In this tutorial, we introduce you a list of the best APM software and on the real example show how to optimize app using collected information.

Monitoring the performance of your Go application: why and how you should do it


The modern app market dictates high requirements for the user experience and overall app performance. Your app should load fast, work seamlessly, and not crash. But no one can guarantee 100% protection from unexpected events.

To find the root cause of bad performance or crashes and find possible ways to optimize your app, you should constantly monitor its performance. In this article, we tell you what you should measure and which tools will help you with this.

The importance of performance testing for web applications

Application performance monitoring (APM) ensures your app works as expected. It’s generally enabled via specialized software integrated into the app.

There are two main aims of app performance monitoring:

  • Get data on app performance. APM tools constantly monitor an application and gather data on its performance, which is then converted to graphs and reports. Getting regular insights on how your app works in a real-life environment can help you identify ways to optimize performance.
  • Get timely alerts on unusual behavior. APM software analyzes data over the long term and alerts administrators about non-deterministic behavior like memory leaks, CPU utilization spikes, and even hacker attacks. It also can signal a lack of resources so you can alert DevOps engineers of the need to scale in a timely manner.

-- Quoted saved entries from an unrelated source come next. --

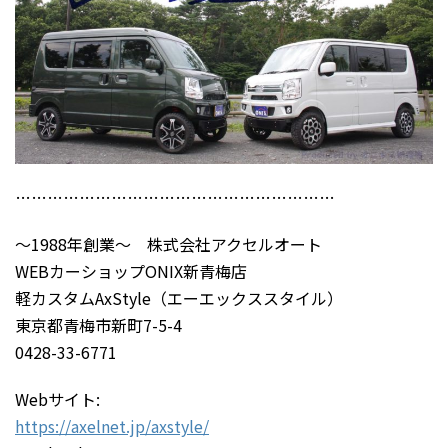
……………………………………………………
～1988年創業～ 株式会社アクセルオート
WEBカーショップONIX新青梅店
軽カスタムAxStyle（エーエックススタイル）
東京都青梅市新町7-5-4
0428-33-6771
Webサイト:
https://axelnet.jp/axstyle/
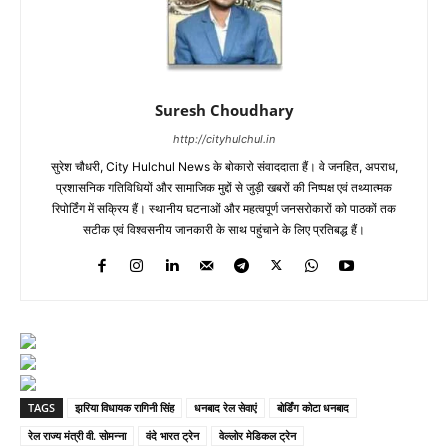
Suresh Choudhary
http://cityhulchul.in
सुरेश चौधरी, City Hulchul News के बोकारो संवाददाता हैं। वे जनहित, अपराध,
प्रशासनिक गतिविधियों और सामाजिक मुद्दों से जुड़ी खबरों की निष्पक्ष एवं तथ्यात्मक
रिपोर्टिंग में सक्रिय हैं। स्थानीय घटनाओं और महत्वपूर्ण जनसरोकारों को पाठकों तक
सटीक एवं विश्वसनीय जानकारी के साथ पहुंचाने के लिए प्रतिबद्ध हैं।
TAGS
झरिया विधायक रागिनी सिंह
धनबाद रेल सेवाएं
बोर्डिंग कोटा धनबाद
रेल राज्य मंत्री वी. सोमन्ना
वंदे भारत ट्रेन
वेल्लोर मेडिकल ट्रेन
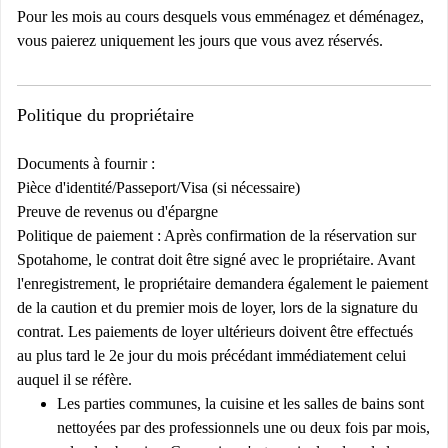
Pour les mois au cours desquels vous emménagez et déménagez,
vous paierez uniquement les jours que vous avez réservés.
Politique du propriétaire
Documents à fournir :
Pièce d'identité/Passeport/Visa (si nécessaire)
Preuve de revenus ou d'épargne
Politique de paiement : Après confirmation de la réservation sur
Spotahome, le contrat doit être signé avec le propriétaire. Avant
l'enregistrement, le propriétaire demandera également le paiement
de la caution et du premier mois de loyer, lors de la signature du
contrat. Les paiements de loyer ultérieurs doivent être effectués
au plus tard le 2e jour du mois précédant immédiatement celui
auquel il se réfère.
Les parties communes, la cuisine et les salles de bains sont
nettoyées par des professionnels une ou deux fois par mois,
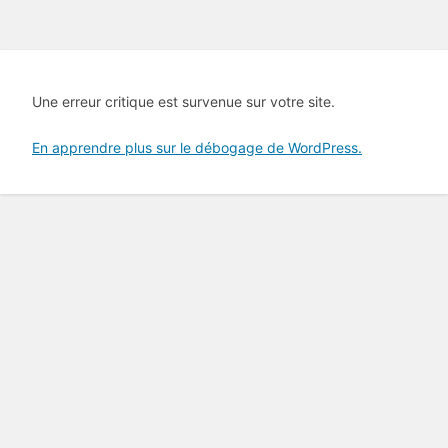
Une erreur critique est survenue sur votre site.
En apprendre plus sur le débogage de WordPress.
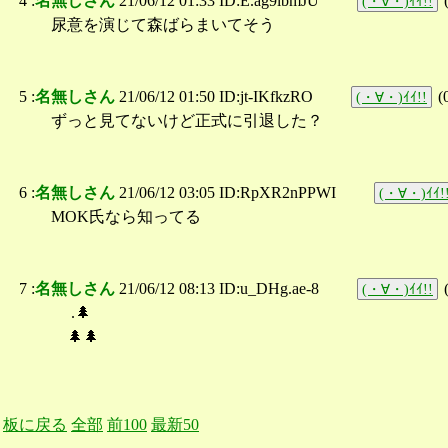
4 :
名無しさん
21/06/12 01:33 ID:E.ag9lbmJU
(・∀・)ｲｲ!!
尿意を演じて森ばらまいてそう
5 :
名無しさん
21/06/12 01:50 ID:jt-IKfkzRO
(
(・∀・)ｲｲ!!
ずっと見てないけど正式に引退した？
6 :
名無しさん
21/06/12 03:05 ID:RpXR2nPPWI
(・∀・)ｲｲ!
MOK氏なら知ってる
7 :
名無しさん
21/06/12 08:13 ID:u_DHg.ae-8
(・∀・)ｲｲ!!
.🌲
🌲🌲
板に戻る
全部
前100
最新50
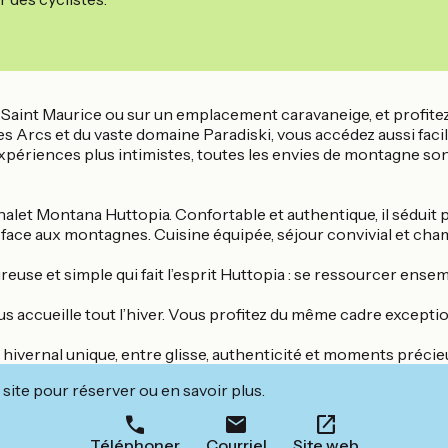
Saint Maurice ou sur un emplacement caravaneige, et profitez 
 Arcs et du vaste domaine Paradiski, vous accédez aussi facil
xpériences plus intimistes, toutes les envies de montagne sont
let Montana Huttopia. Confortable et authentique, il séduit p
face aux montagnes. Cuisine équipée, séjour convivial et cha
se et simple qui fait l’esprit Huttopia : se ressourcer ensembl
s accueille tout l’hiver. Vous profitez du même cadre exceptio
 hivernal unique, entre glisse, authenticité et moments précie
site pour réserver ou en savoir plus.
Téléphoner
Courriel
Site web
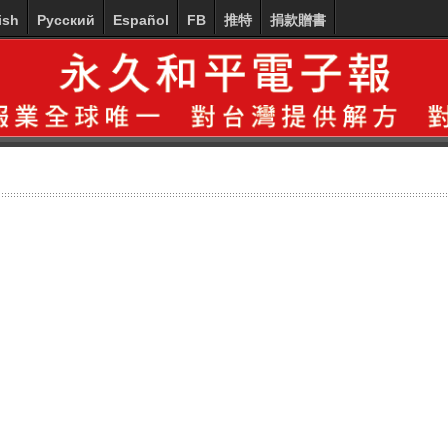
ish
Русский
Español
FB
推特
捐款贈書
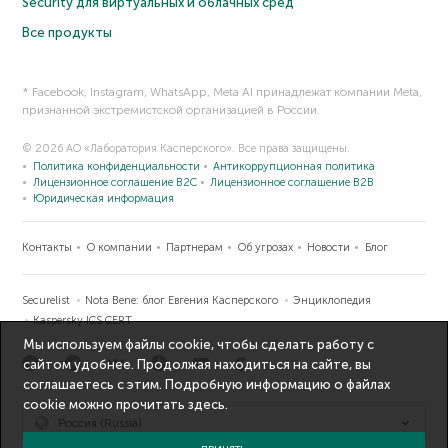
Security для виртуальных и облачных сред
Все продукты
* Facebook, Instagram, WhatsApp, Meta AI принадлежат компании Meta,
признанной экстремистской организацией в России.
© 2026 АО «Лаборатория Касперского». Все права защищены.
Политика конфиденциальности
Антикоррупционная политика
Лицензионное соглашение B2C
Лицензионное соглашение B2B
Юридическая информация
Контакты
О компании
Партнерам
Об угрозах
Новости
Блог
Securelist
Nota Bene: блог Евгения Касперского
Энциклопедия
Kaspersky ICS CERT
Мы используем файлы cookie, чтобы сделать работу с
сайтом удобнее. Продолжая находиться на сайте, вы
соглашаетесь с этим. Подробную информацию о файлах
cookie можно прочитать
здесь
.
Россия (Russia)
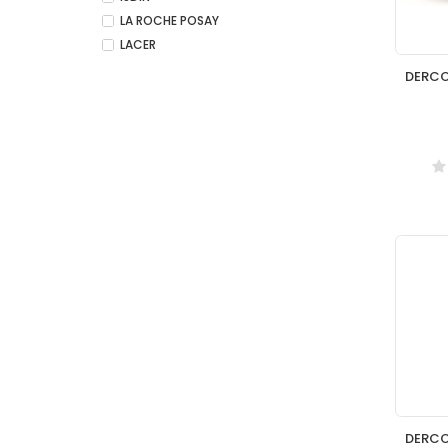
LA ROCHE POSAY
LACER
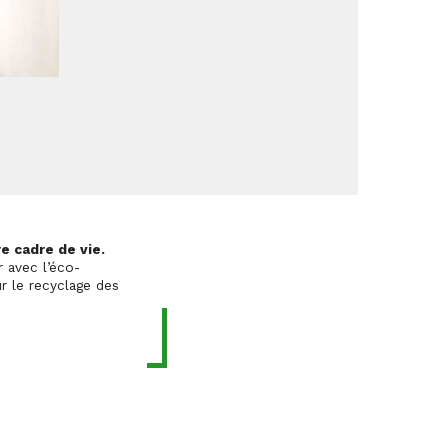
e cadre de vie.
 avec l’éco-
r le recyclage des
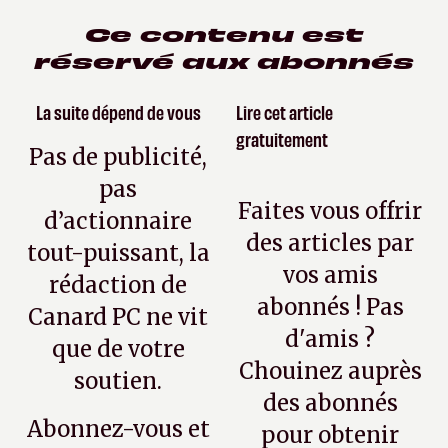
Ce contenu est
réservé aux abonnés
La suite dépend de vous
Lire cet article
gratuitement
Pas de publicité,
pas
Faites vous offrir
d’actionnaire
des articles par
tout-puissant, la
vos amis
rédaction de
abonnés ! Pas
Canard PC ne vit
d'amis ?
que de votre
Chouinez auprès
soutien.
des abonnés
Abonnez-vous et
pour obtenir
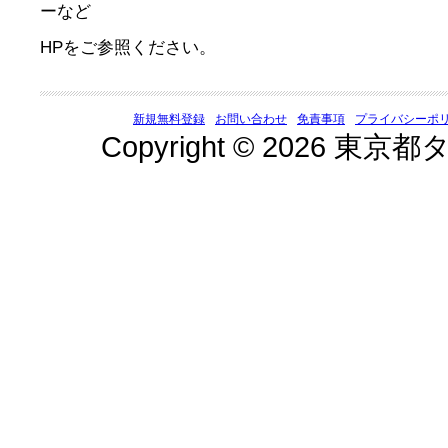
HPをご参照ください。
新規無料登録
お問い合わせ
免責事項
プライバシーポ
Copyright © 2026 東京都タ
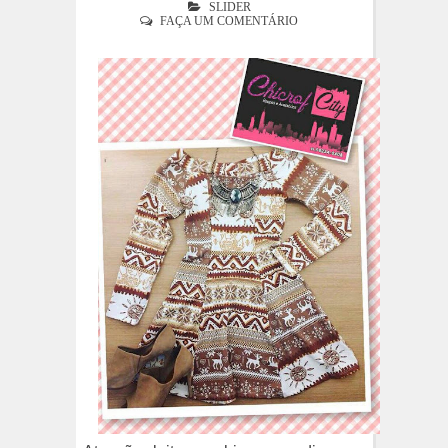
SLIDER
FAÇA UM COMENTÁRIO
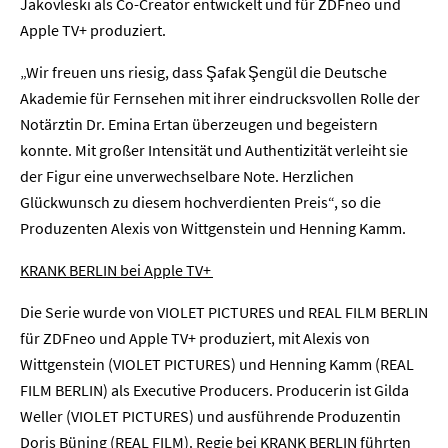
Jakovleski als Co-Creator entwickelt und für ZDFneo und
Apple TV+ produziert.
„Wir freuen uns riesig, dass Şafak Şengül die Deutsche
Akademie für Fernsehen mit ihrer eindrucksvollen Rolle der
Notärztin Dr. Emina Ertan überzeugen und begeistern
konnte. Mit großer Intensität und Authentizität verleiht sie
der Figur eine unverwechselbare Note. Herzlichen
Glückwunsch zu diesem hochverdienten Preis“, so die
Produzenten Alexis von Wittgenstein und Henning Kamm.
KRANK BERLIN bei Apple TV+
Die Serie wurde von VIOLET PICTURES und REAL FILM BERLIN
für ZDFneo und Apple TV+ produziert, mit Alexis von
Wittgenstein (VIOLET PICTURES) und Henning Kamm (REAL
FILM BERLIN) als Executive Producers. Producerin ist Gilda
Home
Weller (VIOLET PICTURES) und ausführende Produzentin
Doris Büning (REAL FILM). Regie bei KRANK BERLIN führten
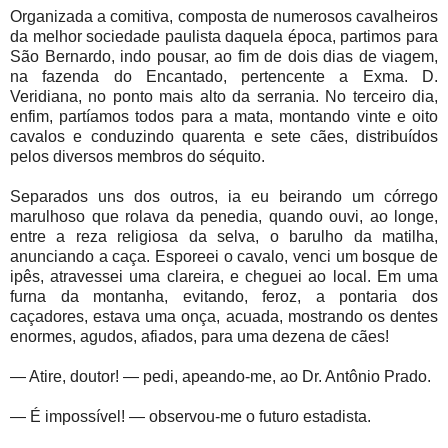
Organizada a comitiva, composta de numerosos cavalheiros
da melhor sociedade paulista daquela época, partimos para
São Bernardo, indo pousar, ao fim de dois dias de viagem,
na fazenda do Encantado, pertencente a Exma. D.
Veridiana, no ponto mais alto da serrania. No terceiro dia,
enfim, partíamos todos para a mata, montando vinte e oito
cavalos e conduzindo quarenta e sete cães, distribuídos
pelos diversos membros do séquito.
Separados uns dos outros, ia eu beirando um córrego
marulhoso que rolava da penedia, quando ouvi, ao longe,
entre a reza religiosa da selva, o barulho da matilha,
anunciando a caça. Esporeei o cavalo, venci um bosque de
ipês, atravessei uma clareira, e cheguei ao local. Em uma
furna da montanha, evitando, feroz, a pontaria dos
caçadores, estava uma onça, acuada, mostrando os dentes
enormes, agudos, afiados, para uma dezena de cães!
— Atire, doutor! — pedi, apeando-me, ao Dr. Antônio Prado.
— É impossível! — observou-me o futuro estadista.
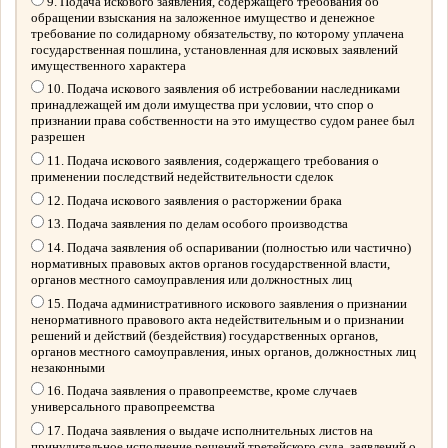
9. Подача искового заявления, содержащего требования об
обращении взыскания на заложенное имущество и денежное
требование по солидарному обязательству, по которому уплачена
государственная пошлина, установленная для исковых заявлений
имущественного характера
10. Подача искового заявления об истребовании наследниками
принадлежащей им доли имущества при условии, что спор о
признании права собственности на это имущество судом ранее был
разрешен
11. Подача искового заявления, содержащего требования о
применении последствий недействительности сделок
12. Подача искового заявления о расторжении брака
13. Подача заявления по делам особого производства
14. Подача заявления об оспаривании (полностью или частично)
нормативных правовых актов органов государственной власти,
органов местного самоуправления или должностных лиц
15. Подача административного искового заявления о признании
ненормативного правового акта недействительным и о признании
решений и действий (бездействия) государственных органов,
органов местного самоуправления, иных органов, должностных лиц
незаконными
16. Подача заявления о правопреемстве, кроме случаев
универсального правопреемства
17. Подача заявления о выдаче исполнительных листов на
принудительное исполнение решений третейского суда, заявлений о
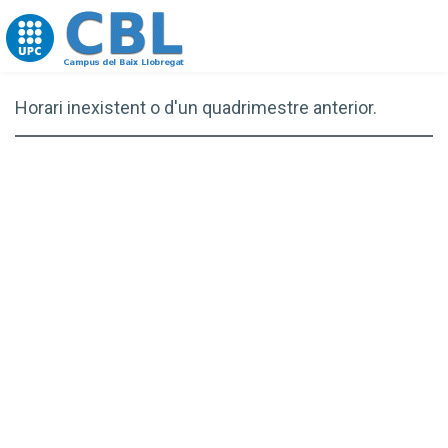
Go to upc.edu
Horari inexistent o d'un quadrimestre anterior.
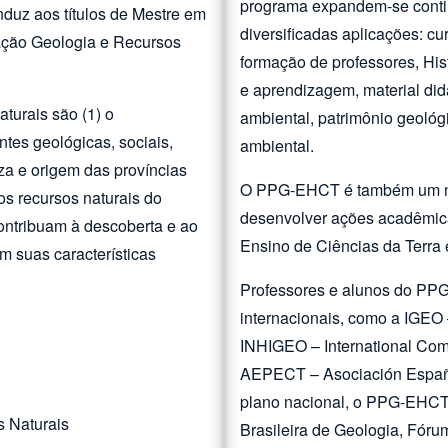
programa expandem-se contin
duz aos títulos de Mestre em
diversificadas aplicações: cu
ação Geologia e Recursos
formação de professores, Hist
e aprendizagem, material di
turais são (1) o
ambiental, patrimônio geológ
tes geológicas, sociais,
ambiental.
eza e origem das províncias
O PPG-EHCT é também um nú
os recursos naturais do
desenvolver ações acadêmica
contribuam à descoberta e ao
Ensino de Ciências da Terra 
m suas características
Professores e alunos do PP
internacionais, como a IGEO 
INHIGEO – International Comm
AEPECT – Asociación Español
plano nacional, o PPG-EHCT
s Naturais
Brasileira de Geologia, Fór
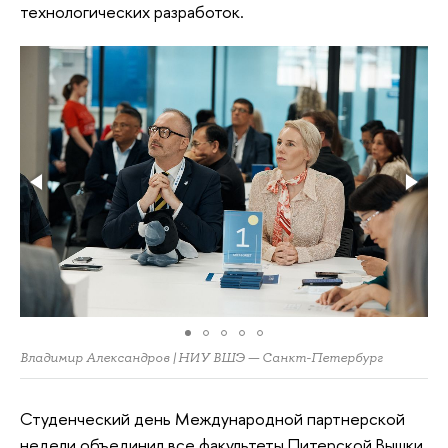
технологических разработок.
Владимир Александров | НИУ ВШЭ — Санкт-Петербург
Студенческий день Международной партнерской
недели объединил все факультеты Питерской Вышки.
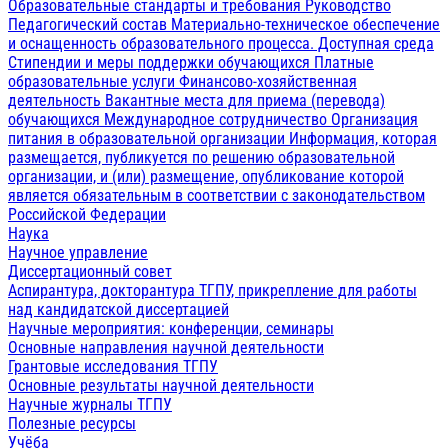
Образовательные стандарты и требования
Руководство
Педагогический состав
Материально-техническое обеспечение
и оснащенность образовательного процесса. Доступная среда
Стипендии и меры поддержки обучающихся
Платные
образовательные услуги
Финансово-хозяйственная
деятельность
Вакантные места для приема (перевода)
обучающихся
Международное сотрудничество
Организация
питания в образовательной организации
Информация, которая
размещается, публикуется по решению образовательной
организации, и (или) размещение, опубликование которой
является обязательным в соответствии с законодательством
Российской Федерации
Наука
Научное управление
Диссертационный совет
Аспирантура, докторантура ТГПУ, прикрепление для работы
над кандидатской диссертацией
Научные мероприятия: конференции, семинары
Основные направления научной деятельности
Грантовые исследования ТГПУ
Основные результаты научной деятельности
Научные журналы ТГПУ
Полезные ресурсы
Учёба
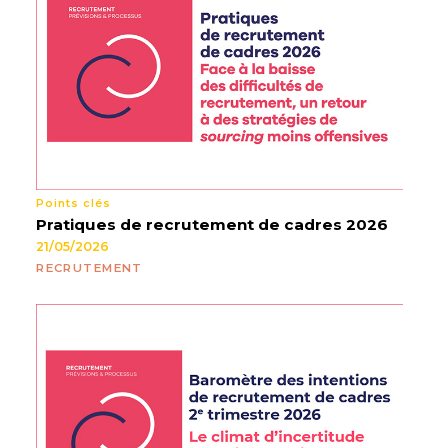
Points clés
Pratiques de recrutement de cadres 2026
21/05/2026
RECRUTEMENT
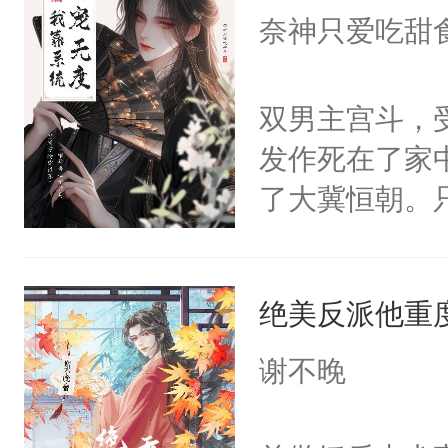
I，他们决定
奈神只爱吃甜
学子，莫之阳
莲花可不止有
双男主宫斗，
点脑袋，看着
发作死在了家
常见问题一：
了大冀恒朝。
教科书版：“
己的世界，并
样。”莫之阳
王名为云胤，
母的微笑：“
绝美反派他重
惜被人暗害，
留看着面前这
绝。主神知晓
谢不晚
人，突然醒悟
顾云去到大冀
问题二：废后
朝，一个从未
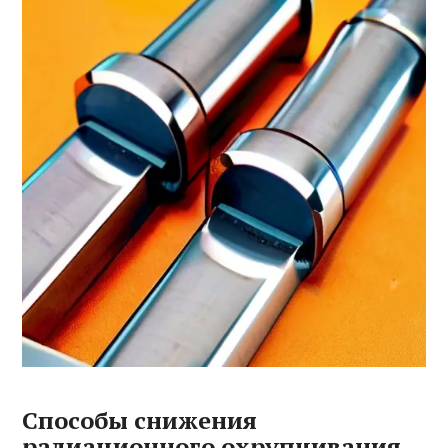
Способы снижения
радиационного охрупчивания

What does APM mean for your business?

  • Enhanced user experience. In a market flooded with applications for different needs, users are extremely demanding when it comes to app performance. A Google survey in 2018 showed that 53 percent of mobile users leave a web app that takes longer than three seconds to load. So as not to lose potential customers, you need to optimize your application. APM metrics will help you define the causes of bad performance and eliminate them.
  • Improve business continuity. Ongoing Go performance testing allows you to make upgrades and changes to your application infrastructure safely and troubleshoot your app more easily. Combined with analytics tools, APM provides broad insights that allow developers to effectively predict crashes and prevent downtime.
  • Quickly prevent losses. No app is immune from downtime and attacks. Disruption in business performance equals lost revenue, regulatory fines, damage to brand reputation, and loss of customer loyalty. APM tools can quickly notify you about app downtime so you can quickly normalize the situation.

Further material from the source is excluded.